To prove that the constraints are indeed satisfied, we may show that for every ordering constraint \((X_i,Y_i)\), the instruction \(X_i\) is above \(Y_i\) in the same thread, or is in another thread with a smaller priority number than \(Y_i\).

Indeed, by construction, \(Y_i\) is assigned the priority number \(i-1\). The only way for \(X_i\) to be assigned a greater priority number is if there is some \(Y_j\) above it such that \(j > i\). This is not possible, because the original interleaving \(I\) satisfies the ordering constraints, so \(X_i\) must have been executed before \(Y_i\), and the \(Y\) were numbered in execution order, so \(Y_i\) must have been executed before \(Y_j\). Therefore \(X_i\) was executed before \(Y_j\), so the latter may not appear before the former in program order.

Conclusion

To finish, a few words about the more general result presented by the paper. Programs with potentially blocking operations and arbitrary control flow are abstracted as trees of execution traces (i.e., interleavings) of depth \(k\), rather than sequences of \(k\) instructions. Then, ordering constraints relate dynamic events produced by each thread as they progress, instead of static instructions. The role of combinations is played more algorithmically by a scheduler to pick out a trace which satisfies the ordering constraints and provoke a corresponding bug.

The bound of \(\frac{1}{nk^{d-1}}\) for that algorithm is tight. As one particular case, for the example at the beginning with a bug of depth 2, Cuzz must select the combination of Thread 2 and instruction r, which happens with probability exactly \(\frac{1}{2k}\). That is also much greater than the \(1/\binom{k}{k/2}\) ratio we would get by sampling all possible interleavings uniformly5. Similar extreme examples can be constructed for any triple \((n,k,d)\). Yet there are many other bugs with looser and more varied ordering constraints which can thus be found with probability much higher than that bound.

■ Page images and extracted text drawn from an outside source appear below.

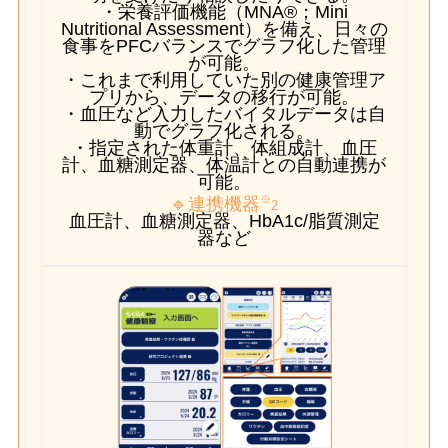
・栄養評価機能（MNA®；Mini
Nutritional Assessment）を備え、日々の
食事をPFCバランスでグラフ化した管理
が可能。
・これまで利用していた別の健康管理ア
プリから、データの移行が可能。
・血圧など入力したバイタルデータは自
動でグラフ化される。
・指定された体重計、体組成計、血圧
計、血糖測定器、体温計との自動連携が
可能。
※
🔹連携機器
2
血圧計、血糖測定器、HbA1c/脂質測定
器など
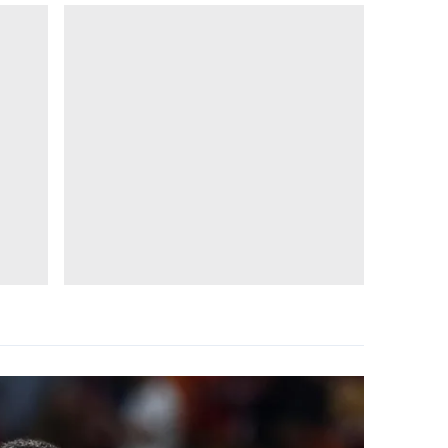
 çerezlerle ilgili bilgi almak için lütfen
tıklayınız
.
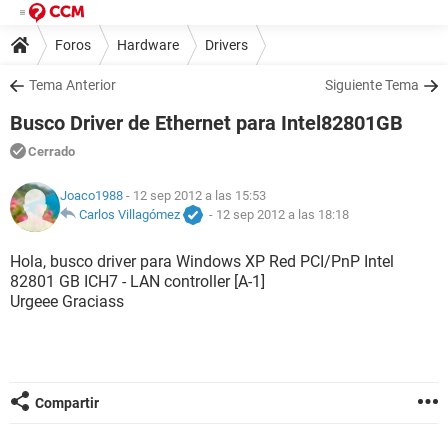
Foros
Hardware
Drivers
Tema Anterior
Siguiente Tema
Busco Driver de Ethernet para Intel82801GB
Cerrado
Joaco1988
- 12 sep 2012 a las 15:53
Carlos Villagómez
-
12 sep 2012 a las 18:18
Hola, busco driver para Windows XP Red PCI/PnP Intel
82801 GB ICH7 - LAN controller [A-1]
Urgeee Graciass
Compartir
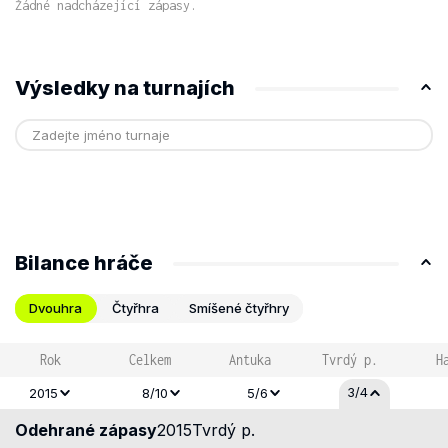
Žádné nadcházející zápasy.
Výsledky na turnajích
Bilance hráče
Dvouhra
Čtyřhra
Smíšené čtyřhry
Rok
Celkem
Antuka
Tvrdý p.
H
3/4
2015
8/10
5/6
Odehrané zápasy
2015
Tvrdý p.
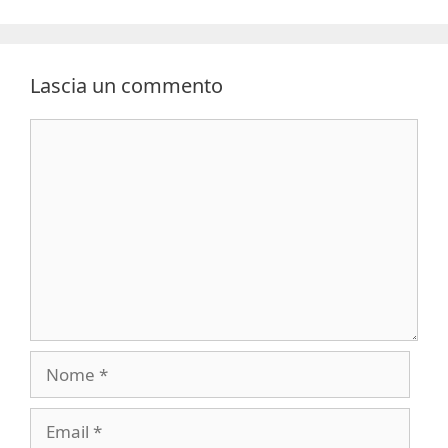
Lascia un commento
Commento
Nome
Email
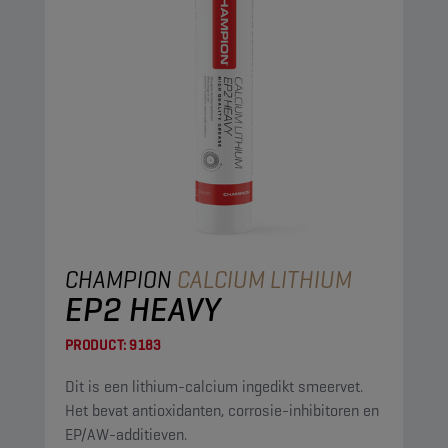
CHAMPION
CALCIUM LITHIUM
EP2 HEAVY
PRODUCT:
9183
Dit is een lithium-calcium ingedikt smeervet.
Het bevat antioxidanten, corrosie-inhibitoren en
EP/AW-additieven.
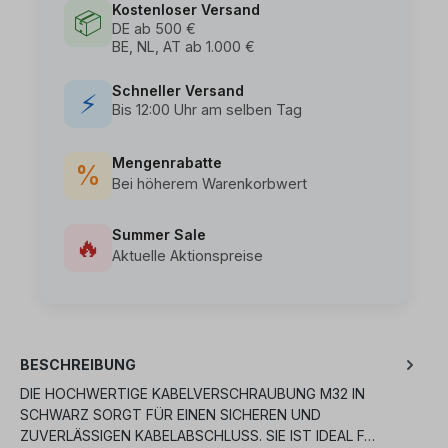
Kostenloser Versand
📦
DE ab 500 €
BE, NL, AT ab 1.000 €
Schneller Versand
⚡
Bis 12:00 Uhr am selben Tag
Mengenrabatte
%
Bei höherem Warenkorbwert
Summer Sale
🔥
Aktuelle Aktionspreise
BESCHREIBUNG
DIE HOCHWERTIGE KABELVERSCHRAUBUNG M32 IN
SCHWARZ SORGT FÜR EINEN SICHEREN UND
ZUVERLÄSSIGEN KABELABSCHLUSS. SIE IST IDEAL F…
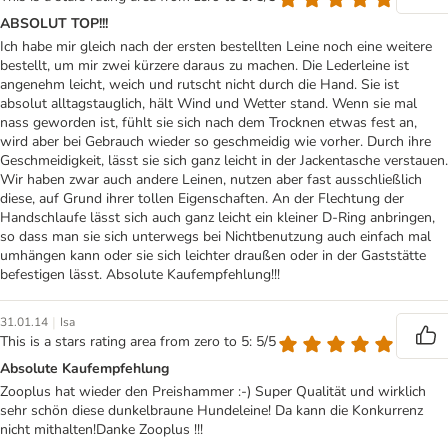
ABSOLUT TOP!!!
Ich habe mir gleich nach der ersten bestellten Leine noch eine weitere
bestellt, um mir zwei kürzere daraus zu machen. Die Lederleine ist
angenehm leicht, weich und rutscht nicht durch die Hand. Sie ist
absolut alltagstauglich, hält Wind und Wetter stand. Wenn sie mal
nass geworden ist, fühlt sie sich nach dem Trocknen etwas fest an,
wird aber bei Gebrauch wieder so geschmeidig wie vorher. Durch ihre
Geschmeidigkeit, lässt sie sich ganz leicht in der Jackentasche verstauen.
Wir haben zwar auch andere Leinen, nutzen aber fast ausschließlich
diese, auf Grund ihrer tollen Eigenschaften. An der Flechtung der
Handschlaufe lässt sich auch ganz leicht ein kleiner D-Ring anbringen,
so dass man sie sich unterwegs bei Nichtbenutzung auch einfach mal
umhängen kann oder sie sich leichter draußen oder in der Gaststätte
befestigen lässt. Absolute Kaufempfehlung!!!
|
31.01.14
Isa
This is a stars rating area from zero to 5: 5/5
Absolute Kaufempfehlung
Zooplus hat wieder den Preishammer :-) Super Qualität und wirklich
sehr schön diese dunkelbraune Hundeleine! Da kann die Konkurrenz
nicht mithalten!Danke Zooplus !!!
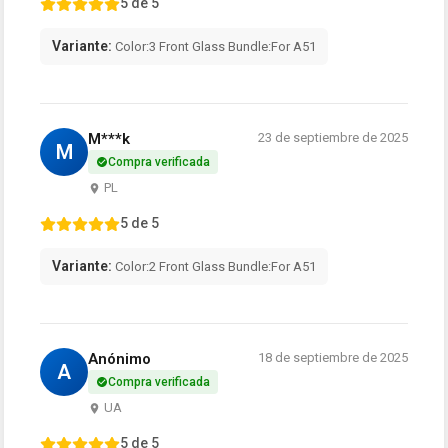
5 de 5
Variante:
Color:3 Front Glass Bundle:For A51
M***k
23 de septiembre de 2025
M
Compra verificada
PL
5 de 5
Variante:
Color:2 Front Glass Bundle:For A51
Anónimo
18 de septiembre de 2025
A
Compra verificada
UA
5 de 5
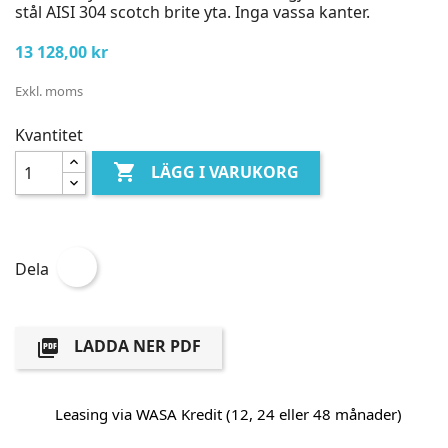
stål AISI 304 scotch brite yta. Inga vassa kanter.
13 128,00 kr
Exkl. moms
Kvantitet

LÄGG I VARUKORG
Dela
LADDA NER PDF

Leasing via WASA Kredit (12, 24 eller 48 månader)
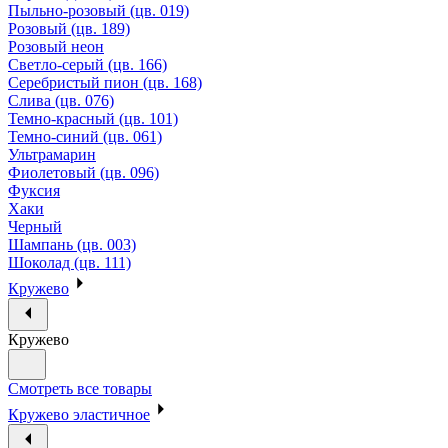
Пыльно-розовый (цв. 019)
Розовый (цв. 189)
Розовый неон
Светло-серый (цв. 166)
Серебристый пион (цв. 168)
Слива (цв. 076)
Темно-красный (цв. 101)
Темно-синий (цв. 061)
Ультрамарин
Фиолетовый (цв. 096)
Фуксия
Хаки
Черный
Шампань (цв. 003)
Шоколад (цв. 111)
Кружево
Кружево
Смотреть все товары
Кружево эластичное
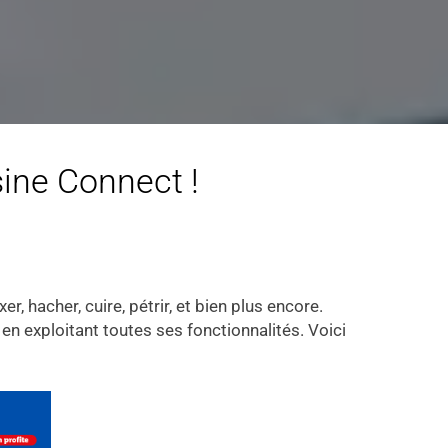
sine Connect !
r, hacher, cuire, pétrir, et bien plus encore.
t en exploitant toutes ses fonctionnalités. Voici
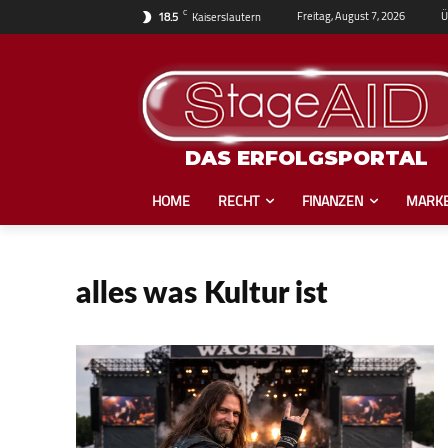
C
Ü
Freitag, August 7, 2026
18.5
Kaiserslautern
DAS ERFOLGSPORTAL
HOME
RECHT
FINANZEN
MARKE
alles was Kultur ist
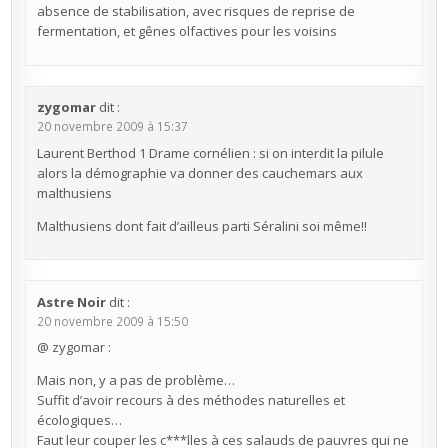
absence de stabilisation, avec risques de reprise de
fermentation, et gênes olfactives pour les voisins
zygomar
dit :
20 novembre 2009 à 15:37
Laurent Berthod 1 Drame cornélien : si on interdit la pilule
alors la démographie va donner des cauchemars aux
malthusiens
Malthusiens dont fait d’ailleus parti Séralini soi même!!
Astre Noir
dit :
20 novembre 2009 à 15:50
@ zygomar :
Mais non, y a pas de problème…
Suffit d’avoir recours à des méthodes naturelles et
écologiques…
Faut leur couper les c***lles à ces salauds de pauvres qui ne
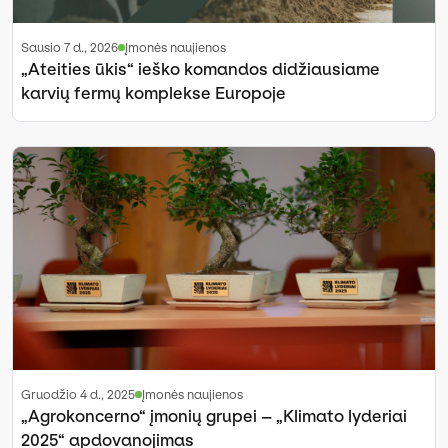
sausio 7 d., 2026
Įmonės naujienos
„Ateities ūkis“ ieško komandos didžiausiame
karvių fermų komplekse Europoje
gruodžio 4 d., 2025
Įmonės naujienos
„Agrokoncerno“ įmonių grupei – „Klimato lyderiai
2025“ apdovanojimas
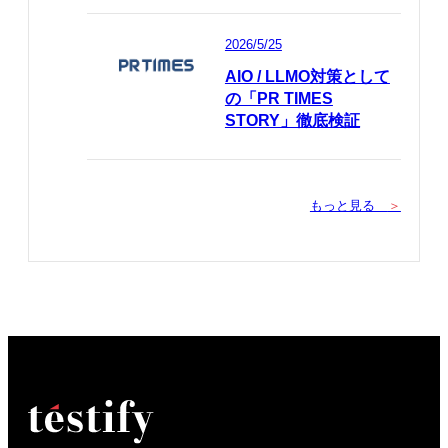
2026/5/25
AIO / LLMO対策として
の「PR TIMES
STORY」徹底検証
もっと見る
＞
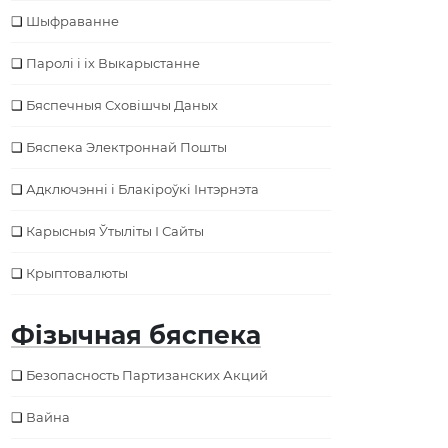
Шыфраванне
Паролі і іх Выкарыстанне
Бяспечныя Сховішчы Даных
Бяспека Электроннай Пошты
Адключэнні і Блакіроўкі Інтэрнэта
Карысныя Ўтыліты І Сайты
Крыптовалюты
Фізычная бяспека
Безопасность Партизанских Акций
Вайна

  1. A randomized scheduler with probabilistic guarantees of finding bugs, Sebastian Burckhardt, Pravesh Kothari, Madanlal Musuvathi, and Santosh Nagarakatte, ASPLOS’10.

  2. The word “combinations” already has a standard definition in combinatorics, but in this blog post I’m giving it a different meaning.

  3. We can actually select only sequences of distinct instructions, so the denominator would actually be \(n\cdot k(k-1)\dots(k-d+2)\), but \(k\) is big and \(d\) is small, so \(nk^{d-1}\) is close enough.

  4. Synchronization and control flow would cause issues here, as they prevent the instructions from being executed in an arbitrary order of priority. That is why we made a simplifying assumption at the beginning.

  5. Never mind the fact that common schedulers are biased in ways that make various bugs like the one above even less likely to be found than using uniform distribution.